On being an undercover whistleblower at the BBC:
<a class="break-all" href="https://archive.ph/2024.05.05-072211/www.spectator.co.uk/article/why-are-bbc-staff-trying-to-get-me-fired/" rel="nofollow" target="_blank">https://archive.ph/2024.05.05-072211/www.spectator.co.uk/article/why-are-bbc-staff-trying-to-get-me-fired/

Hopefully we will continue to see more BBC stories coming out which flag the harmful impact of gender identity belief but, without a doubt, the BBC still has a very long way to go. They also have a huge back catalogue of programmes to address, particularly those aimed at children.

E.g.
https://twitter.com/berk_hamstead/status/1773094127640412386?t=bADmy8jBFbdScRfp_iHTBw&s=19

A future Public Inquiry will hopefully include the BBC but in the meantime, they may want to start their own internally and consider taking action on a) more content that is still available b) editorial guidelines (news and programming) and c) supporting staff who want to break the story.

To finish on a plus note - I can't remember if I added it up above - this is a great piece, starting at the beginning of the show:

https://www.bbc.co.uk/sounds/play/m001y28p

Commenting to easily re-access this excellent post. Thanks @BonfireLady

duc748 · 06/05/2024 12:40

That link on the BBC complaints 'system' shows it up for the joke it is. I didn't read the 29 page (!) complaint, but good for SEEN for pursuing it.

BonfireLady · 20/10/2024 07:43

Rather than starting a new thread for this, it feels like this one is the right place for a fantastic article (it's actually the wording of his speech at Genspect) from Graham Linehan.

I'm not sure if we're allowed to put Substack links in here so I'll go for two posts, with the link in the second one.

If you Google his name and "BBC captured" it should come up.

From the article:

I would suggest at the very least, The Director General of the BBC should be summoned before the Parliamentary Select Committee for Culture Media and Sport, and made to answer for the channel’s behaviour over the last decade

I fully agree.

BonfireLady · 20/10/2024 07:45

Link to substack below. I think these links are allowed but can't quite remember.

grahamlinehan.substack.com/p/how-the-bbc-was-captured

Catiette · 20/10/2024 08:25

Did the BBC (and Guardian) ever report on the LGBA cricket fiasco?

kiterunning · 20/10/2024 08:31

Brilliant article - thank you @BonfireLady

BonfireLady · 20/10/2024 08:47

Catiette · 20/10/2024 08:25

Did the BBC (and Guardian) ever report on the LGBA cricket fiasco?

A Google search suggests not.

I was reading on another page in the GL substack (15th October update) that the timing of the crickets release was just as Jamie Reed was about to speak about the risks to children of "gender affirming care".

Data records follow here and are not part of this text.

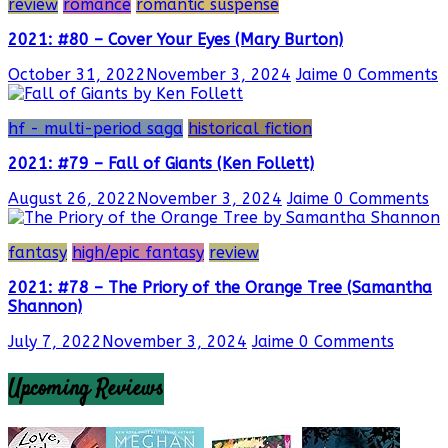
review
romance
romantic suspense
2021: #80 – Cover Your Eyes (Mary Burton)
October 31, 2022
November 3, 2024
Jaime
0 Comments
hf - multi-period saga
historical fiction
2021: #79 – Fall of Giants (Ken Follett)
August 26, 2022
November 3, 2024
Jaime
0 Comments
fantasy
high/epic fantasy
review
2021: #78 – The Priory of the Orange Tree (Samantha
Shannon)
July 7, 2022
November 3, 2024
Jaime
0 Comments
Upcoming Reviews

In a previous update (7th October), it talks about Jamie Reed's spouse now choosing to detransition, after 15 years.

This really is the kind of event and backstory that the BBC should be deeming newsworthy and knitting together:

Six young females, all with trans or non-binary identities, attacked an LGB conference in protest about the lack of access to "gender affirming care" where the next speaker is a lesbian woman who wants to speak about the harm that such care brings, coming from a place of both professional and personal experience.

The optics on attacking an LGB conference look terrible. It just screams homophobia.

Sadly though, it's just crickets from the BBC (metaphorically) instead.